The analysis found that individuals who met or engaged in twice the guideline recommendations (7.5 to 14.9 METs per week) lowered their risk of mortality by 31%, and those who exceeded recommendations by 2 to 3 times (15 METs to 22.4 METs per week) saw a 37% drop. However, that benefit tapered off and finally plateaued at 3 to 5 times the minimum. From that point on, no additional activity—even activity that exceeded the guidelines by 10 times or more—seemed to make a dent in longevity rates.
Authors described the additional benefit of increased activity as "modest," writing that "meeting the recommended guidelines by either moderate- or vigorous-intensity physical activities was associated with nearly the maximum longevity benefit." Another study from Australia, published the same day in the same journal, looked more closely at the effects of vigorous vs moderate activity and found a positive relationship between increasing proportions of vigorous activity and further declines in mortality rates.
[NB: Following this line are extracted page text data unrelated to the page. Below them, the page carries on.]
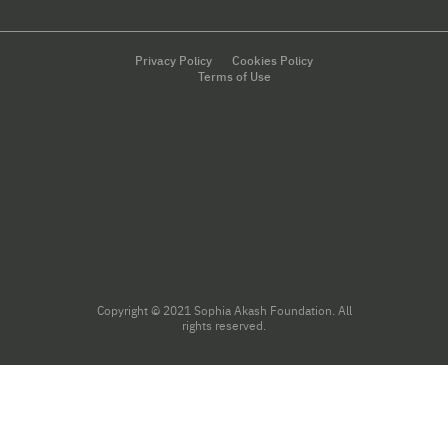
Privacy Policy
Cookies Policy
Terms of Use
Copyright © 2021 Sophia Akash Foundation. All
rights reserved.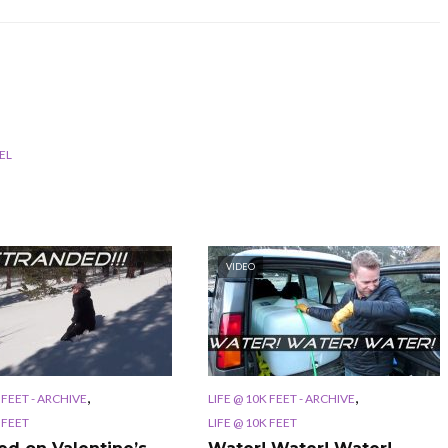
EL
VIDEO
,
,
 FEET - ARCHIVE
LIFE @ 10K FEET - ARCHIVE
 FEET
LIFE @ 10K FEET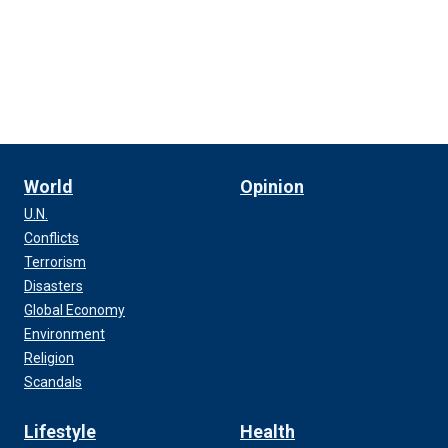
World
Opinion
U.N.
Conflicts
Terrorism
Disasters
Global Economy
Environment
Religion
Scandals
Lifestyle
Health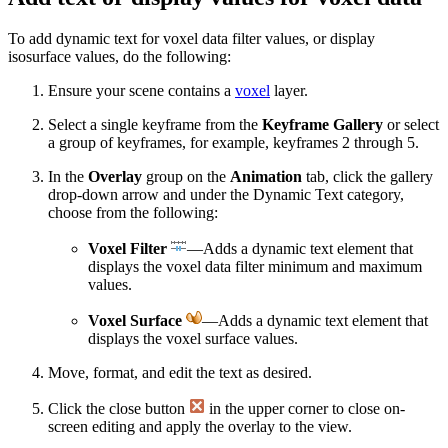
To add dynamic text for voxel data filter values, or display
isosurface values, do the following:
Ensure your scene contains a
voxel
layer.
Select a single keyframe from the
Keyframe Gallery
or select
a group of keyframes, for example, keyframes 2 through 5.
In the
Overlay
group on the
Animation
tab, click the gallery
drop-down arrow and under the Dynamic Text category,
choose from the following:
Voxel Filter
—Adds a dynamic text element that
displays the voxel data filter minimum and maximum
values.
Voxel Surface
—Adds a dynamic text element that
displays the voxel surface values.
Move, format, and edit the text as desired.
Click the close button
in the upper corner to close on-
screen editing and apply the overlay to the view.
While spending large amounts of time engaging in physical activity didn't necessarily translate to a commensurate increase in longevity, researchers also found no support for the opposite hypothesis—that there's an upper limit to physical activity, beyond which increased activity actually negatively impacts mortality. "Thus, current trends in increasing marathon or triathlon participation should not cause alarm, at least with regard to mortality," authors write.
In an invited commentary accompanying the article, author Todd M. Manini, PhD, points to the study results as more evidence that primary care providers need to engage patients in conversations that encourage simply following the minimum requirements, where the most significant longevity benefits occur.
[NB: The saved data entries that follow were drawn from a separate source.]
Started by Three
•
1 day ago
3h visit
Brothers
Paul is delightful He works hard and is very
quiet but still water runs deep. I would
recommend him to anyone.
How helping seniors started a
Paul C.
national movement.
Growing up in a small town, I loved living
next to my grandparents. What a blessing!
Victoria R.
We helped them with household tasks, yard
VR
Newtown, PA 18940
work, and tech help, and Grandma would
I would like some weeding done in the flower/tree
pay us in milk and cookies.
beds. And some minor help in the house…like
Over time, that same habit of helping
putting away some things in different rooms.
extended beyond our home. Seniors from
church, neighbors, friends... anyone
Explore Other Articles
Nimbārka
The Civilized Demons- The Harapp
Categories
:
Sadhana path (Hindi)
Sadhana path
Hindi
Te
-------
Unfortunately, according to Manini, those conversations aren't happening enough.
"The fact that only approximately one-third of adults received counseling [in physical activity] from a physician or other health professional is disappointing, although this rate has improved by 40% from 2000 to 2010," Manini writes.
APTA is a strong and vocal advocate for the ability of physical activity to transform society through its effects on public health. The association offers a prevention and wellness webpage with resources on how physical therapists and physical therapist assistants can help individuals become more physically active. Additionally, the association's MoveForwardPT.com website stresses the importance of physical activity in ways designed to be easily understood by the general public. The association is also on the board of the National Physical Activity Plan alliance, a high-profile effort to create a comprehensive set of policies, programs, and initiatives to increase physical activity in all segments of the American population.
The study's authors write that their findings do a kind of double duty.
"These findings are informative for individuals at both ends of the physical activity spectrum," they write. "They provide important evidence to inactive individuals by showing that modest amounts of activity provide benefit for postponing mortality while reassuring very active individuals of no exercise-associated increase in mortality risk."